A telepatia são os outros

Por: Pilar Bu | Em: 11 / outubro / 2019

No meu imaginário, a telepatia sempre ocupou um lugar de representação vinculado à tecnologia. Um monte de eletrodos colados na cabeça, capazes de decodificar o pensamento e jogá-lo num computador cheio de ferramentas inimagináveis. Achava também que o futuro nos faria andar em carros voadores e que poderíamos aparatar e desaparatar em vários lugares: bem, nada disso aconteceu como eu sonhava.

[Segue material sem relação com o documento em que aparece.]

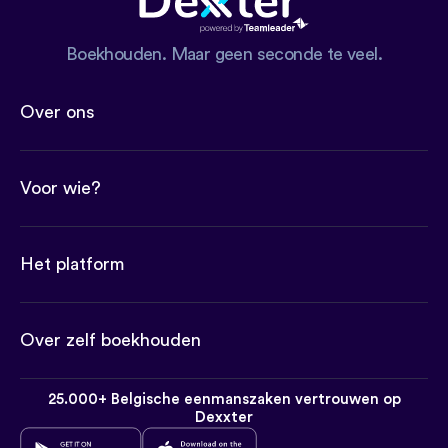
Boekhouden. Maar geen seconde te veel.
Over ons
Voor wie?
Het platform
Over zelf boekhouden
25.000+ Belgische eenmanszaken vertrouwen op
Dexxter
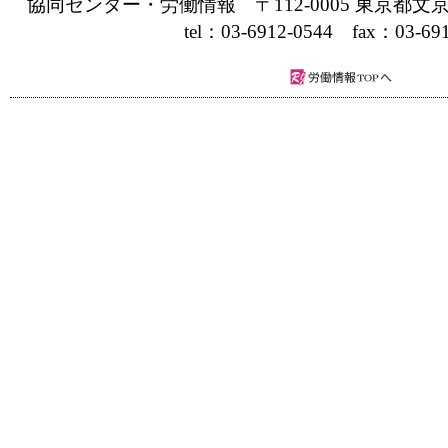
協同センター・労働情報 〒112-0005 東京都文京
tel：03-6912-0544 fax：03-691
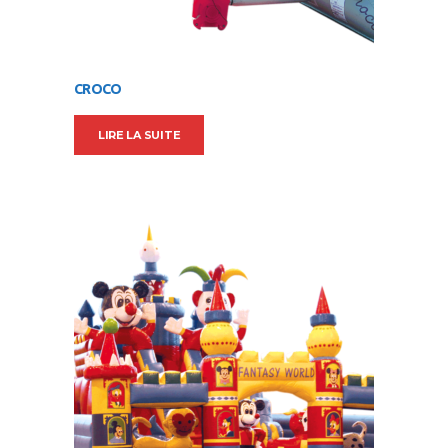
CROCO
LIRE LA SUITE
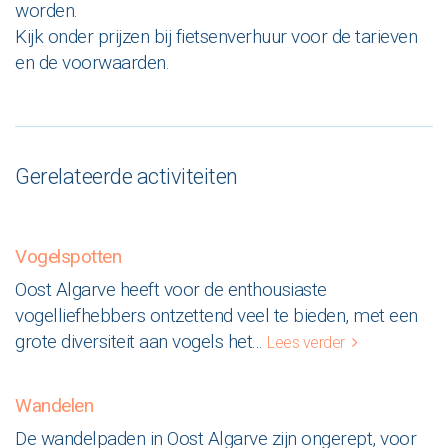
worden.
Kijk onder prijzen bij fietsenverhuur voor de tarieven
en de voorwaarden.
Gerelateerde activiteiten
Vogelspotten
Oost Algarve heeft voor de enthousiaste
vogelliefhebbers ontzettend veel te bieden, met een
grote diversiteit aan vogels het
...
Lees verder
Wandelen
De wandelpaden in Oost Algarve zijn ongerept, voor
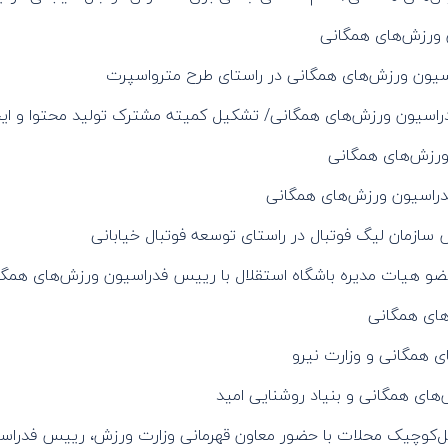
ن ورزش‌های همگانی
سیون ورزش‌های همگانی در راستای طرح مترواسپرت
راسیون ورزش‌های همگانی/ تشکیل کمیته مشترک تولید محتوا و ایج
ورزش‌های همگانی
دراسیون ورزش‌های همگانی
سازمان لیگ فوتبال در راستای توسعه فوتبال خیابانی
عضو هیات مدیره باشگاه استقلال با رییس فدراسیون ورزش‌های همگا
ای همگانی
 همگانی و وزارت نیرو
های همگانی و بنیاد روشنایی امید
 گل‌کوچیک محلات با حضور معاون قهرمانی وزارت ورزش، رییس فدراس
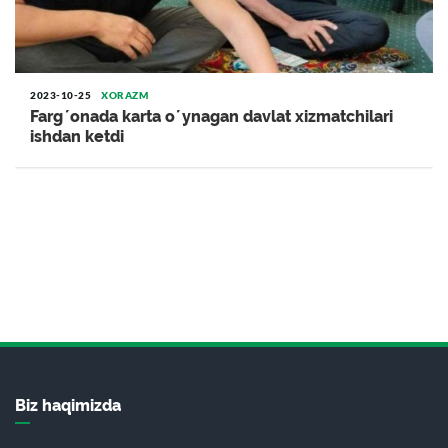
2023-10-25
XORAZM
Fargʼonada karta oʼynagan davlat xizmatchilari
ishdan ketdi
Biz haqimizda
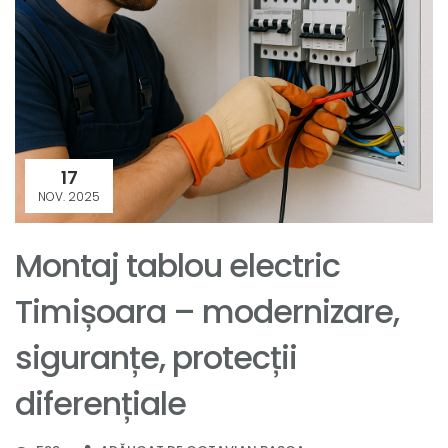
17
NOV. 2025
Montaj tablou electric
Timișoara – modernizare,
siguranțe, protecții
diferențiale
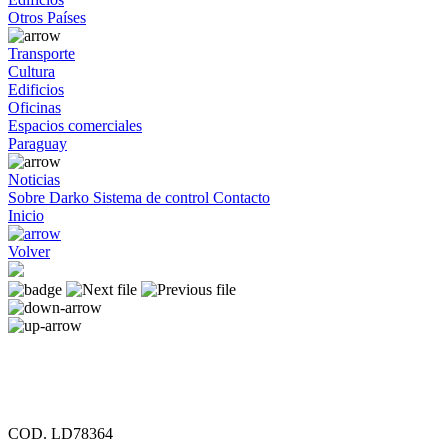
Otros Países
Transporte
Cultura
Edificios
Oficinas
Espacios comerciales
Paraguay
Noticias
Sobre Darko
Sistema de control
Contacto
Inicio
Volver
COD. LD78364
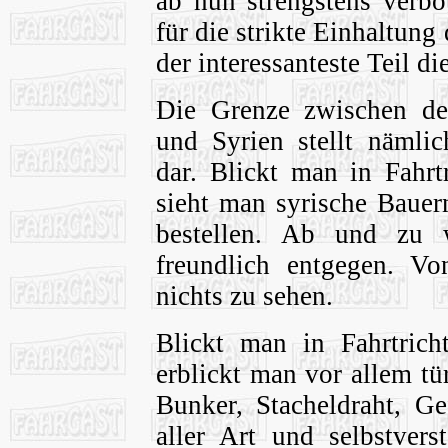
ab nun strengstens verbo
für die strikte Einhaltung
der interessanteste Teil di
Die Grenze zwischen de
und Syrien stellt nämlic
dar. Blickt man in Fahrt
sieht man syrische Baue
bestellen. Ab und zu
freundlich entgegen. Vo
nichts zu sehen.
Blickt man in Fahrtrich
erblickt man vor allem tü
Bunker, Stacheldraht, Ge
aller Art und selbstvers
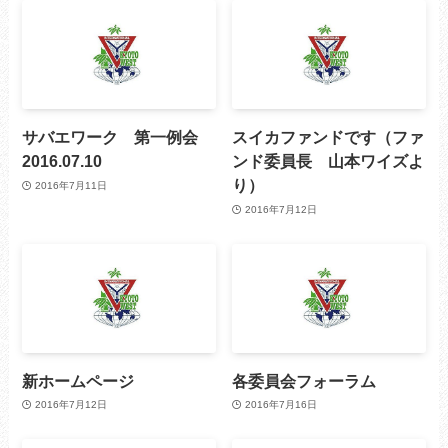
サバエワーク 第一例会
スイカファンドです（ファ
2016.07.10
ンド委員長 山本ワイズよ
り）
2016年7月11日
2016年7月12日
新ホームページ
各委員会フォーラム
2016年7月12日
2016年7月16日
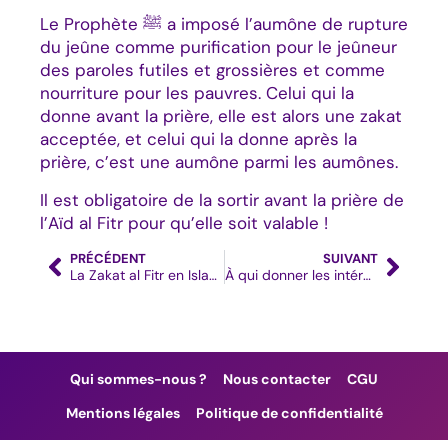
Le Prophète ﷺ a imposé l’aumône de rupture
du jeûne comme purification pour le jeûneur
des paroles futiles et grossières et comme
nourriture pour les pauvres. Celui qui la
donne avant la prière, elle est alors une zakat
acceptée, et celui qui la donne après la
prière, c’est une aumône parmi les aumônes.
Il est obligatoire de la sortir avant la prière de
l’
Aïd al Fitr
pour qu’elle soit valable !
Précédent
Suiv
PRÉCÉDENT
SUIVANT
La Zakat al Fitr en Islam : c’est quoi ?
À qui donner les intérêts bancaires (Riba en Islam) ?
Qui sommes-nous ?
Nous contacter
CGU
Mentions légales
Politique de confidentialité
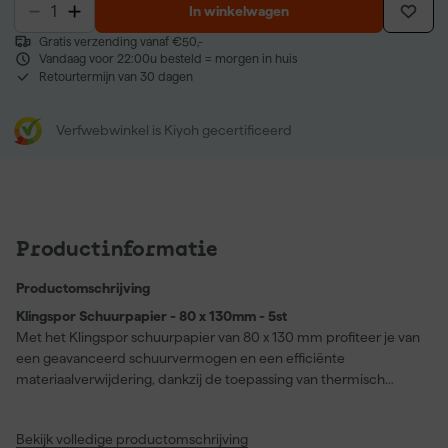
In winkelwagen
Gratis verzending vanaf €50,-
Vandaag voor 22:00u besteld = morgen in huis
Retourtermijn van 30 dagen
Verfwebwinkel is Kiyoh gecertificeerd
Productinformatie
Productomschrijving
Klingspor Schuurpapier - 80 x 130mm - 5st
Met het Klingspor schuurpapier van 80 x 130 mm profiteer je van
een geavanceerd schuurvermogen en een efficiënte
materiaalverwijdering, dankzij de toepassing van thermisch
bewerkt aluminiumoxide als speciale schuurkorrel. Deze
schuurvellen zijn ontwikkeld om minder snel dicht te lopen,
Bekijk volledige productomschrijving
dankzij de actieve stoffen in de coating en de halfopen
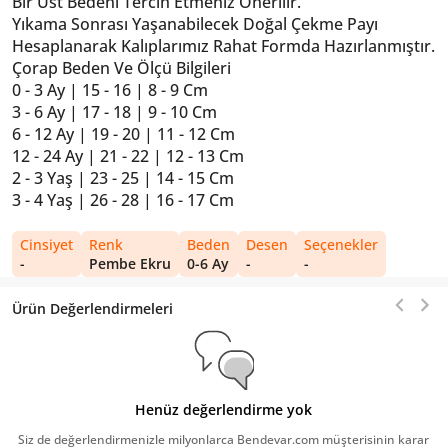
Bir Üst Bedeni Tercih Etmeniz Önerilir.
Yıkama Sonrası Yaşanabilecek Doğal Çekme Payı
Hesaplanarak Kalıplarımız Rahat Formda Hazırlanmıştır.
Çorap Beden Ve Ölçü Bilgileri
0 - 3 Ay | 15 - 16 | 8 - 9 Cm
3 - 6 Ay | 17 - 18 | 9 - 10 Cm
6 - 12 Ay | 19 - 20 | 11 - 12 Cm
12 - 24 Ay | 21 - 22 | 12 - 13 Cm
2 - 3 Yaş | 23 - 25 | 14 - 15 Cm
3 - 4 Yaş | 26 - 28 | 16 - 17 Cm
Cinsiyet
Renk
Beden
Desen
Seçenekler
-
Pembe Ekru
0-6 Ay
-
-
Ürün Değerlendirmeleri
Henüz değerlendirme yok
Siz de değerlendirmenizle milyonlarca Bendevar.com müşterisinin karar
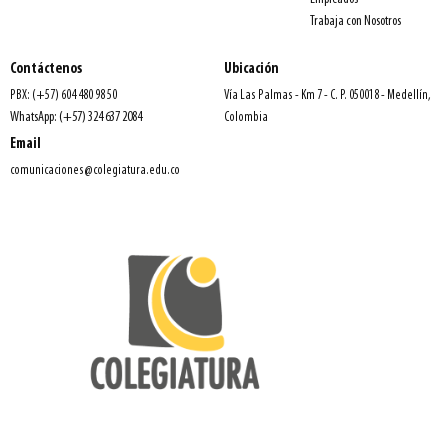
Trabaja con Nosotros
Contáctenos
Ubicación
PBX: (+57) 604 480 98 50
Vía Las Palmas - Km 7 - C. P. 050018 - Medellín,
WhatsApp: (+57) 324 637 2084
Colombia
Email
comunicaciones@colegiatura.edu.co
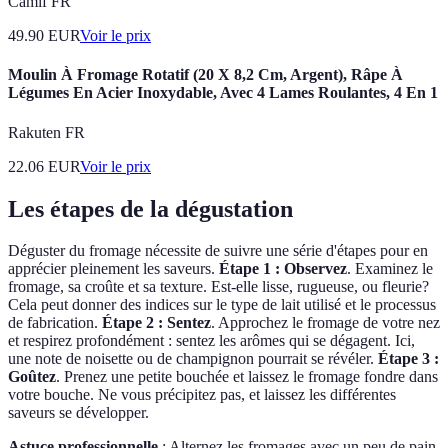
Camif FR
49.90
EUR
Voir le prix
Moulin À Fromage Rotatif (20 X 8,2 Cm, Argent), Râpe À
Légumes En Acier Inoxydable, Avec 4 Lames Roulantes, 4 En 1
Rakuten FR
22.06
EUR
Voir le prix
Les étapes de la dégustation
Déguster du fromage nécessite de suivre une série d'étapes pour en
apprécier pleinement les saveurs.
Étape 1 : Observez
. Examinez le
fromage, sa croûte et sa texture. Est-elle lisse, rugueuse, ou fleurie?
Cela peut donner des indices sur le type de lait utilisé et le processus
de fabrication.
Étape 2 : Sentez
. Approchez le fromage de votre nez
et respirez profondément : sentez les arômes qui se dégagent. Ici,
une note de noisette ou de champignon pourrait se révéler.
Étape 3 :
Goûtez
. Prenez une petite bouchée et laissez le fromage fondre dans
votre bouche. Ne vous précipitez pas, et laissez les différentes
saveurs se développer.
Astuce professionnelle
: Alternez les fromages avec un peu de pain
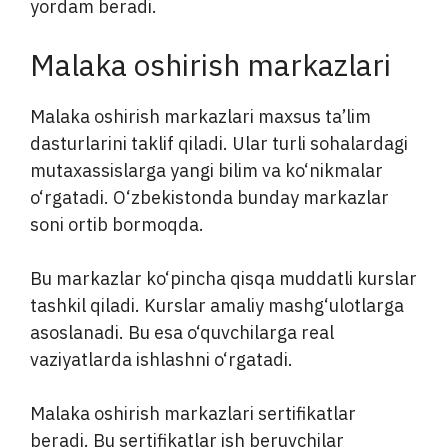
yordam beradi.
Malaka oshirish markazlari
Malaka oshirish markazlari maxsus ta’lim
dasturlarini taklif qiladi. Ular turli sohalardagi
mutaxassislarga yangi bilim va ko‘nikmalar
o‘rgatadi. O‘zbekistonda bunday markazlar
soni ortib bormoqda.
Bu markazlar ko‘pincha qisqa muddatli kurslar
tashkil qiladi. Kurslar amaliy mashg‘ulotlarga
asoslanadi. Bu esa o‘quvchilarga real
vaziyatlarda ishlashni o‘rgatadi.
Malaka oshirish markazlari sertifikatlar
beradi. Bu sertifikatlar ish beruvchilar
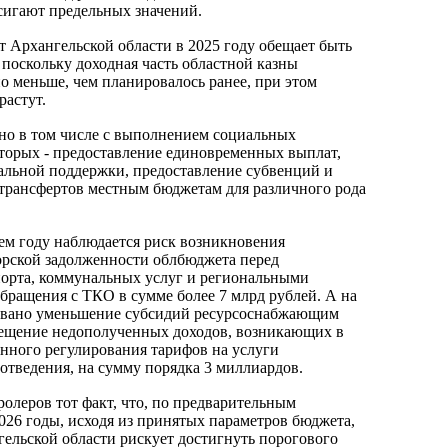
осигают предельных значений.
 Архангельской области в 2025 году обещает быть
, поскольку доходная часть областной казны
о меньше, чем планировалось ранее, при этом
растут.
ано в том числе с выполнением социальных
которых - предоставление единовременных выплат,
альной поддержки, предоставление субвенций и
рансфертов местным бюджетам для различного рода
ем году наблюдается риск возникновения
рской задолженности облбюджета перед
орта, коммунальных услуг и региональными
обращения с ТКО в сумме более 7 млрд рублей. А на
вано уменьшение субсидий ресурсоснабжающим
мещение недополученных доходов, возникающих в
енного регулирования тарифов на услуги
отведения, на сумму порядка 3 миллиардов.
ролеров тот факт, что, по предварительным
2026 годы, исходя из принятых параметров бюджета,
гельской области рискует достигнуть порогового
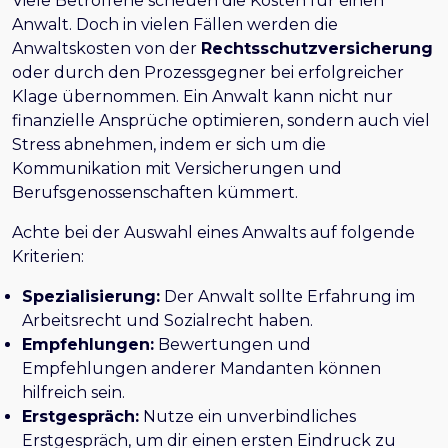
Viele Betroffene scheuen die Kosten für einen
Anwalt. Doch in vielen Fällen werden die
Anwaltskosten von der
Rechtsschutzversicherung
oder durch den Prozessgegner bei erfolgreicher
Klage übernommen. Ein Anwalt kann nicht nur
finanzielle Ansprüche optimieren, sondern auch viel
Stress abnehmen, indem er sich um die
Kommunikation mit Versicherungen und
Berufsgenossenschaften kümmert.
Achte bei der Auswahl eines Anwalts auf folgende
Kriterien:
Spezialisierung:
Der Anwalt sollte Erfahrung im
Arbeitsrecht und Sozialrecht haben.
Empfehlungen:
Bewertungen und
Empfehlungen anderer Mandanten können
hilfreich sein.
Erstgespräch:
Nutze ein unverbindliches
Erstgespräch, um dir einen ersten Eindruck zu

Quando eu li A telepatia são outros, da Ana Rüsche, eu entendi que a ficção científica e a magia, podem estar em um lugar muito mais simples, e genial exatamente por isso.  A telepatia, no livro, é acessada pela manipulação de ervas, uma fermentação bem específica. Eu que conheço Ana Rüsche há tempos e sei que ela trabalhou com cerveja (aliás trabalhamos juntas, mas ela faz cerveja) e só penso: danada, está afiada na pesquisa mesmo. Essa fermentação, não é um chá propriamente dito, faz com que as pessoas se conectem em princípio de um jeito muito curioso: acessando suas vergonhas, desvelando uma nudez do eu em desamparo num mundo em que é difícil mesmo errar.

Essa obra tem vários elementos que eu gosto: uma mulher interessante em processo de gestação de si que sai em jornada em busca de conhecimento; a força do encontro entre as pessoas; a reverência às sabedorias antigas e ancestrais; desconstrução dos estereótipos de gênero; um latin lover sacaninha pra gente morrer de amor e ódio; um grande vilão; um amor lésbico; e abalos sísmicos metafóricos e reais. Olha, não tem como eu não amar esse livro.

A começar pela protagonista. Irene é uma mulher negra de 50 anos, fisioterapeuta, que mora em Taboão da serra e acabou de perder a mãe. Acho importante e ousado que ela seja uma mulher que está encontrando seu lugar na maturidade, alguém tão acostumada em cuidar, mas que precisa se conhecer e ser cuidada. Irene mergulha nessa experiência de tal forma que o mergulho que damos com ela é orgânico, inevitável, nos abre para um processo de aprendizagem pela literatura como ferramenta da palavra mesmo, da construção de sentidos.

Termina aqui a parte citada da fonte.